Dass das Ganze recht schnell kein geeignetes Märchen mehr für Kinder ist, versteht sich von selbst. Bianca schlüpft immer wieder in die zweite Haut und Rolle der fortan Lorenzo genannten Figur. Und sie macht so manche Erfahrung, die nun gar nicht mehr märchenhaft ist. Schließlich schlüpft sie auch in die Männerrolle, ohne sich die zweite Haut überzustülpen. Mit angeklebtem Bart und den passenden Klamotten.

Mit zurück genommenem, fast naivem Strich wird die Geschichte erzählt. Es geht um Identitäten, um Begehren, um Sex. Wer am Ende in wessen Haut stecken will – das muss der Leser selbst entscheiden.

In der Haut eines Mannes. Reprodukt. HC, Farbe, 160 Seiten. 29,-€

Um Jules Verne geht es dieses Mal nicht im Knesebeck-Verlag. Die Reise unter die Erde führt den Leser erst einmal zum Hades, dem Herrscher über die Unterwelt. Der schickt die Protagonisten Suzanne und Tom auf Insektengröße geschrumpft ins Erdreich. Und schon sind wir mittendrin in der Geschichte um die Ausbeutung des Planeten, um Umweltschutz und Verantwortung für unsere Nachkommen.

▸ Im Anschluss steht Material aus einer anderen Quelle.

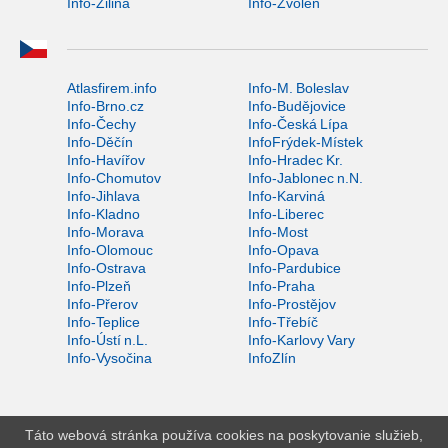
Info-Žilina
Info-Zvolen
Atlasfirem.info
Info-M. Boleslav
Info-Brno.cz
Info-Budějovice
Info-Čechy
Info-Česká Lípa
Info-Děčín
InfoFrýdek-Místek
Info-Havířov
Info-Hradec Kr.
Info-Chomutov
Info-Jablonec n.N.
Info-Jihlava
Info-Karviná
Info-Kladno
Info-Liberec
Info-Morava
Info-Most
Info-Olomouc
Info-Opava
Info-Ostrava
Info-Pardubice
Info-Plzeň
Info-Praha
Info-Přerov
Info-Prostějov
Info-Teplice
Info-Třebíč
Info-Ústí n.L.
Info-Karlovy Vary
Info-Vysočina
InfoZlín
Táto webová stránka používa cookies na poskytovanie služieb,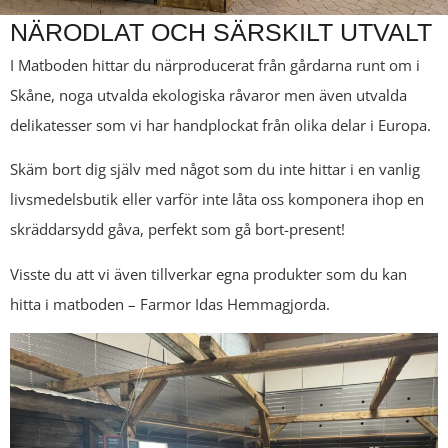
NÄRODLAT OCH SÄRSKILT UTVALT
I Matboden hittar du närproducerat från gårdarna runt om i
Skåne, noga utvalda ekologiska råvaror men även utvalda
delikatesser som vi har handplockat från olika delar i Europa.
Skäm bort dig själv med något som du inte hittar i en vanlig
livsmedelsbutik eller varför inte låta oss komponera ihop en
skräddarsydd gåva, perfekt som gå bort-present!
Visste du att vi även tillverkar egna produkter som du kan
hitta i matboden – Farmor Idas Hemmagjorda.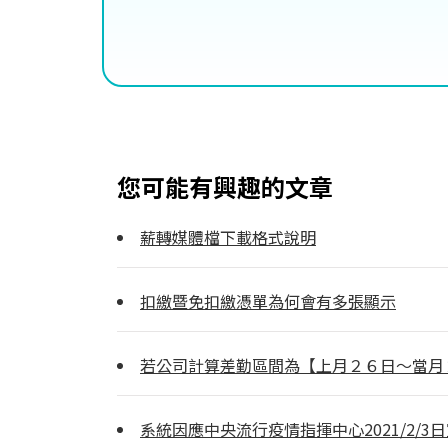
您可能有興趣的文章
薪轉媒體檔下載格式說明
扣繳暨免扣繳憑單為何會有多張顯示
若公司計算差勤區間為【上月２６日～當月
系統因應中央流行疫情指揮中心2021/2/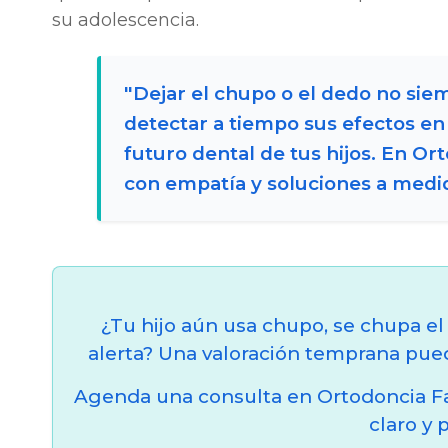
su adolescencia.
"Dejar el chupo o el dedo no siem
detectar a tiempo sus efectos en
futuro dental de tus hijos. En O
con empatía y soluciones a medi
¿Tu hijo aún usa chupo, se chupa el
alerta? Una valoración temprana pued
Agenda una consulta en Ortodoncia Fam
claro y 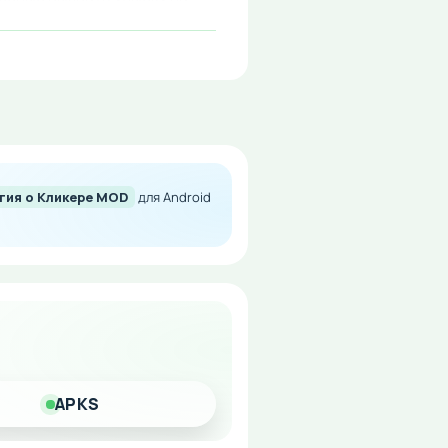
риносить вам дополнительные
твие от игры без
ьгия о Кликере MOD
для Android
APKS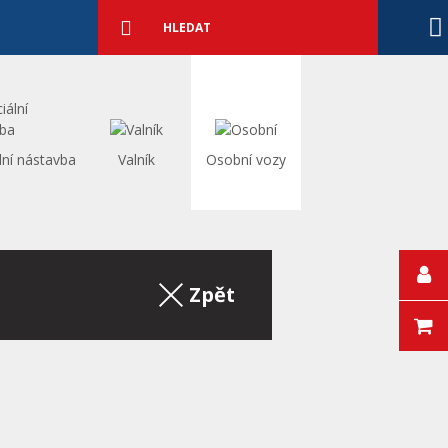
Podrobné
vyhledávání
Vyhledat
lní nástavba
Valník
Osobní vozy
Zpět na výpis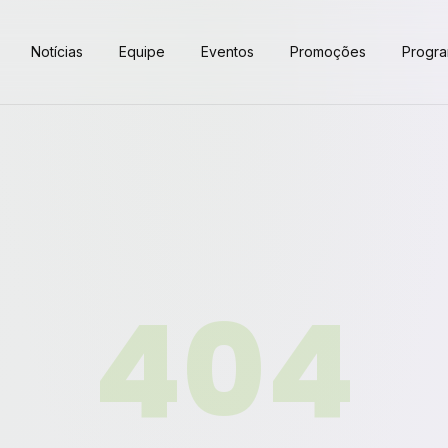
Notícias
Equipe
Eventos
Promoções
Progr
404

Auf den ersten Blick wirken die Figuren wie ein Nebenprodukt aus Es war einmal der Mensch. Und einen ähnlichen Erkläransatz verfolgt auch dieser Comic. Das liest sich sehr unterhaltsam und vermittelt ganz nebenbei noch eine Menge naturwissenschaftlicher Informationen. So lasse ich mir Wissenschaftscomics gefallen.

Kein Wunder, denn von Zeichner Mathieu Burniat stammen auch die Bücher Das Geheimnis der Quantenwelt und Das Geheimnis des unfehlbaren Gedächtnisses. Er hat also jede Menge Erfahrung in der comic-adäquaten Umsetzung solcher Themen. Eine Reise, die in jedem Fall Spaß macht und nicht nur für Kinder geeignet ist.

Eine Reise unter die Erde. Die Geheimnisse der Welt unter uns. Knesebeck. HC, Farbe, 176 Seiten. 24,-€

Onkel Dagoberts Memoiren? Ein neuer Comic von Don Rosa? https://comic-denkblase.de/don-rosa-library-i-still-get-chills Nein, natürlich nicht. Der Biograf des knausrigen Fantastilliardärs hat nicht erneut zum Stift gegriffen. Es ist der Finne Kari Korhonen, den Kenner schon lange auf dem Zettel haben, wenn es um gute, spannende und lustige Geschichten aus Entenhausen geht. Jetzt also sind es die Erinnerungen von Onkel Dagobert, die gebündelt auf den Tisch kommen. Diese sind zwischen 2017 und 2021 zuerst im finnischen Magazin Aku Ankka erschienen. Zwölf Geschichten aus aller Welt – vom Klondike, aus Ägypten, aus den schottischen Highlands oder natürlich auch aus Entenhausen. Zusätzlich ist mit Der Ehrenfinne eine deutsche Erstveröffentlichung vertreten.

„Die Ereignisse aus den Tagebüchern kann man, so man will, innerhalb der Rosa’schen Chronologie ansiedeln, doch sie sind mein bescheidener Versuch, die Legende von der kleinen Ente noch weiter auszuschmücken“, schreibt Korhonen im Vorwort. Ergänzt werden die Geschichten durch Scribbles und Aufrisse und ein paar Anmerkungen des Zeichners. Eine sehr schöne Zusammenstellung, die sicher nicht nur an Weihnachten zum Schmökern einlädt.

Onkel Dagoberts Memoiren. Egmont Comic Collection. HC, Farbe, 128 Seiten. 29,-€

Und hier findet Ihr die Verlage:

https://www.carlsen.de/comics

https://www.splitter-verlag.de/

https://www.suhrkamp.de

https://reprodukt.com/

https://www.knesebeck-verlag.de/

https://www.egmont-shop.de/

Ein Kommentar

  1. Vielen Dank für die tolle Auswahl. „Von Mäusen und Menschen“ muss ich mich kaufen. Ich glaube, das ist was für die weißen Baumwollhandschuhe – in Ruhe und bewusst durchblättern.

    Ich bin ja sozusagen Neueinsteiger in die Materie. Mein erster Comic war Spirou von Flix. Ich sah das halt auf FB und dachte mir, kaufst das halt. Ich kaufe immer wieder von Zeichnern und Karikaturisten, Bücher und anderes.

    Dann kam sein Humboldtier, das ich auch kaufte. Zugleich kamen ein paar Infos über Besprechungen und erst da raffte ich, es gibt eine große Community über Comic.

    Hab dann gleich das eine oder andere gekauft.

    Zu Weihnachten habe ich mir
    Der Speichermann
    Der Schimmelreiter
    Scrooge
    und ein Band „Alter Knacker“ gegönnt.